The terms are opposite; utopian has “various attributes of another reality intended to appeal to readers” – or viewers, in this case; dystopian “relates to or denotes an imagined state or society where there is great suffering or injustice”. In Brave New World, it would seem that both apply.
In the futuristic New London, the social body comprises nothing but beautiful people, much like the “norms” our own society projects on us, which we are encouraged to pursue or be shamed, which is psychologically damaging but that’s another story for another day. How the society is sustained is a mystery (because when I’m suspending my disbelief I want it to be strongly supported) but these endlessly gorgeous, lissome creatures, who have been conditioned since their artificial birth, spend most of their time having sex (with everyone – monogamy is strongly discouraged) and going to parties.
They also all have click dispensers filled with Soma, a drug to be taken freely to alleviate any potentially negative thoughts, feelings or emotions. In New London, happiness is the only goal, achieved through the above mentioned means. For some this could be utopia.

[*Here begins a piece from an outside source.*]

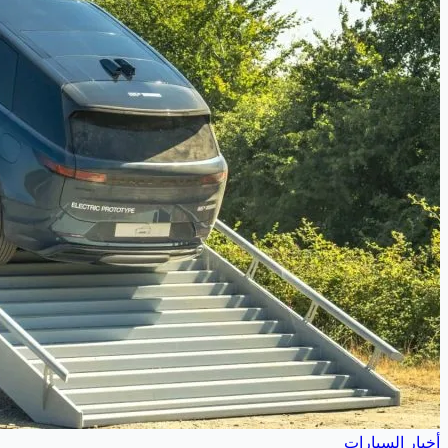
أخبار السيارات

(Fun fact: Soma is a real drug, registered in 1959, a muscle relaxer that blocks pain sensations between the nerves and the brain. Make of that what you will.)
Outside of New London is the rest of the world, and in particular the Savage Lands. It appears to be the USA, reached by rocket ship from New London because who wants to bother with normal aeroplanes anymore when you can experience zero gravity, and marketed as a theme park filled with savages and amusement attractions from a quaint past. For the citizens of New London who come to gawk, and where they send their teens as a rite of passage, this would be their dystopia.

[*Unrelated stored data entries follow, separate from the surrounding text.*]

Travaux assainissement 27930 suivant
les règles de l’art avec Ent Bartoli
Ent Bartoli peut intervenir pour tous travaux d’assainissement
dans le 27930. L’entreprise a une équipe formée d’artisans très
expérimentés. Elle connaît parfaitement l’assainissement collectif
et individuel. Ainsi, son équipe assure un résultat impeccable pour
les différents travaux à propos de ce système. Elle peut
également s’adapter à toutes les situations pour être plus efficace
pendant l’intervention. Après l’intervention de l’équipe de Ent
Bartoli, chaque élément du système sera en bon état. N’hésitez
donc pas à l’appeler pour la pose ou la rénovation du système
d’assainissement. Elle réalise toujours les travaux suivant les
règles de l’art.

Naturally, these two worlds must collide to create the initial conflict in the story. This has a ripple effect when one savage is brought to New London. He refuses to become connected to the social body – with an ocular camera that allows everyone to see everyone else, and everyone able to see through your eyes, which is pure horror – but as something of a freakish sideshow novelty, he roams New London freely.
In doing so, he connects with the lower castes (the Brave New World society is based on a caste system, Alphas, Betas, Gammas, Deltas and Epsilons), unintentionally sowing the seeds of anarchy by simply speaking his mind, and expressing his distaste for the inequality. He doesn’t seem to have a problem with his Gamma manservant though, who makes a great chicken pot pie.

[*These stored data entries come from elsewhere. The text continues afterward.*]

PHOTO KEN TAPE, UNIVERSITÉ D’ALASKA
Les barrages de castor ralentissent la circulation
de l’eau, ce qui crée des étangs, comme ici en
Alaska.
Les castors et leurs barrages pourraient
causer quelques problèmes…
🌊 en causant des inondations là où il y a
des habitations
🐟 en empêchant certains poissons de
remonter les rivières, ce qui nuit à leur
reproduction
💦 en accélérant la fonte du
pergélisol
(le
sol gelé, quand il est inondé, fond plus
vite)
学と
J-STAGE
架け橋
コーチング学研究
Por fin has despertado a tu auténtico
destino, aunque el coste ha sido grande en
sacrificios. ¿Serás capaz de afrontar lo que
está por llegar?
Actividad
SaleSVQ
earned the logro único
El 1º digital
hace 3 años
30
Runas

“Alphas make decisions, Betas bring the fun, Gammas provide the catering, and lowly Epsilons clean up the mess. It’s a neat dystopian order that is thrown into disarray when alpha Bernard (Harry Lloyd) and beta Lenina (Jessica Brown Findlay, Lady Sybil in Downton Abbey) return from an ill-fated trip to the exotic Savage Lands with a refugee ‘savage’ John (Alden Ehrenreich) in tow,” says Empire.
Add a love triangle – although this is an unknown concept for New Londoners – and all this free will and thinking for oneself threaten to bring a carefully constructed society crumbling down.
“The setup of both worlds, as well as their denizens’ lives, provides a fantastic hook, but it’s the consequence-filled convergence of the characters’ paths that’ll ultimately reel you in. While it leans more toward late-night guilty pleasure viewing than thought-provoking art, Brave New World still offers a satisfying binge that fans will eat up,” says Common Sense Media.
Also in the cast are Demi Moore, as John’s mother with a secret, and Joseph Morgan (vampire Klaus in The Originals).
Another fun fact: Brave New World is one of the most-banned books in the US. In this very old article in The Guardian, we learn “Huxley’s vision of a totalitarian future comes third on American Library Association’s list of 2010’s ‘most challenged’ books.” It was more than a decade ago, but the banning of books continues today.
“Be it the removal of the Holocaust graphic novel Maus from a Tennessee school district’s eighth-grade curriculum or attempts to yank classics like The Handmaid’s Tale from library shelves, incidents of grassroots (and mostly conservative) pressure against schools to control the materials children can access have seemingly grown in frequency and intensity,” says Vox in an article dated February 2022.
The Handmaid’s Tale is on Showmax, considered to be dystopian. You decide.